Blogging Like I've Never Blogged Before

Friday, September 08, 2006


Dude, I fucking smell like syrup. My left armpit smells like syrup. I thought it was just my mind playing tricks, but it has been confirmed.

This is similar to when my feet smelled like popcorn. I think most people enjoy syrup, and if they got a taste, they would be like, "Mmmm, syrup." But if you licked my left armpit right now, you'd be like, "Oh, good god, is that syrup? Oh, that's awful."

So I just took a shower and hopefully that fixed it. I checked the soap I was using to make sure it wasn't Aunt Jemima's For Him. It was not.

I got out of the shower and realized that this fly that has been living with me for about a week was in the bathroom. I was not leaving this bathroom until that fucker was dead. I don't know how he has been around for so long. So I dried myself off and put on some boxers, because it's like my mom (pictured below) always used to say, "Never kill a fly when you are naked and wet."

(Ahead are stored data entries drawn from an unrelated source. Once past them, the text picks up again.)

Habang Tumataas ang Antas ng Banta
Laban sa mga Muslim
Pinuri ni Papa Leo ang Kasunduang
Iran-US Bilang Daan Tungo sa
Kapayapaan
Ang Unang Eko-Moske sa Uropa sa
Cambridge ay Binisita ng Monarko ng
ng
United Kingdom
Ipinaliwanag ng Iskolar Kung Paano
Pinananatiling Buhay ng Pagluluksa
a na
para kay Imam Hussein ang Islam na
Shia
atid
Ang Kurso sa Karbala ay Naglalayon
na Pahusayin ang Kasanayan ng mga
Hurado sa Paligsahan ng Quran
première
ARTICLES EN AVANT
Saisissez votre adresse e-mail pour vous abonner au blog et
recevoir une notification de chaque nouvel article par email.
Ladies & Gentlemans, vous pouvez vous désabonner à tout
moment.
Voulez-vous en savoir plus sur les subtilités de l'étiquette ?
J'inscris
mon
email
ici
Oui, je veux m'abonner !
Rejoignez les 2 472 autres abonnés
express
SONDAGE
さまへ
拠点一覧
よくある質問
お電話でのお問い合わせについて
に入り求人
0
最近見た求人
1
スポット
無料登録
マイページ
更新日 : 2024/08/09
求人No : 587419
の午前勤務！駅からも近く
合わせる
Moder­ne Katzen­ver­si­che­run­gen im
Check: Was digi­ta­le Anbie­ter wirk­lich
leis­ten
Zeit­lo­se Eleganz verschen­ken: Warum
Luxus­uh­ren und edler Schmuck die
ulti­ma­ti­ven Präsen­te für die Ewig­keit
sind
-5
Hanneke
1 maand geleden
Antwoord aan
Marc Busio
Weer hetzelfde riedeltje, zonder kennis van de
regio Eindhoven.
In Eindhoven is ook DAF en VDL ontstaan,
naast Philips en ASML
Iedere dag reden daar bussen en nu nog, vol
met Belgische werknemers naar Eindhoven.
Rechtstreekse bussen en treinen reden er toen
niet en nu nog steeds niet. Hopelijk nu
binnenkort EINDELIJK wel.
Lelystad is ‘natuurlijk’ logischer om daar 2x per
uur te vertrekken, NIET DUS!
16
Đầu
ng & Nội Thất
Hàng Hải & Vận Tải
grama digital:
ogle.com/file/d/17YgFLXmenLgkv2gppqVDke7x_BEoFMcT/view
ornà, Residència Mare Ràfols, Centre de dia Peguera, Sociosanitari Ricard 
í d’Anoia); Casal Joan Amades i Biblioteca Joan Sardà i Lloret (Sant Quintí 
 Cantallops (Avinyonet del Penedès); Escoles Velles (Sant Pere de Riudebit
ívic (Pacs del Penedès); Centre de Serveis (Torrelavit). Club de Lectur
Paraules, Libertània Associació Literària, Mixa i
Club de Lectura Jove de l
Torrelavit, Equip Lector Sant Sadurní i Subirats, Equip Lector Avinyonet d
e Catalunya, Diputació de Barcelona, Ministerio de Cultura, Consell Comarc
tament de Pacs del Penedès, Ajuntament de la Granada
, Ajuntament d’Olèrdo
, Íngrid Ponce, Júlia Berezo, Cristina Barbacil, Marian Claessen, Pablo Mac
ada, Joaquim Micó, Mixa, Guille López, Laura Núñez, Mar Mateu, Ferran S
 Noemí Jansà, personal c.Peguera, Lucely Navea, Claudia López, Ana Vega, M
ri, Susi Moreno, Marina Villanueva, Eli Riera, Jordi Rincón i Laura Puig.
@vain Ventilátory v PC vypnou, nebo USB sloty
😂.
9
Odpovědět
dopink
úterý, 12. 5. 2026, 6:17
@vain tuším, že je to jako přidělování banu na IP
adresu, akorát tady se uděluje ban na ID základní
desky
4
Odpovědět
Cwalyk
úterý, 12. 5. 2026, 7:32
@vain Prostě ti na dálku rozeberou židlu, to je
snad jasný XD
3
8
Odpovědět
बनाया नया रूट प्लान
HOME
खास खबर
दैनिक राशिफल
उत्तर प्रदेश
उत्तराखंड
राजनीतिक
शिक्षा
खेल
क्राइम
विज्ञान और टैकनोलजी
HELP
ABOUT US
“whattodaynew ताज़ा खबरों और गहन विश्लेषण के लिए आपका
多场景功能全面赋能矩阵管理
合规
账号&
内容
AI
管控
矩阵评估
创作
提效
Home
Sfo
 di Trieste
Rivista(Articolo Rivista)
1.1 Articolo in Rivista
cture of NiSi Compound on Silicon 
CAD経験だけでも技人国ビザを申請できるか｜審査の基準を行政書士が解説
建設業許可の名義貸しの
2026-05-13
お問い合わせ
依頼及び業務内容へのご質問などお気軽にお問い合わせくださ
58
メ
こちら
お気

Then I decided to brush my teeth and let the fly enjoy the rest of his stupid little life. But then he had the fly balls to fly right by me as I was brushing my teeth, so I decided to take a stab at him, and I grabbed him out of midair. I had caught him once before, and when I opened my hand, he flew away, so he cheated death once. Not this time.

I can kill a fly. I am awesome. Just call me Syrup Armpit Popcorn Feet Fly Killer.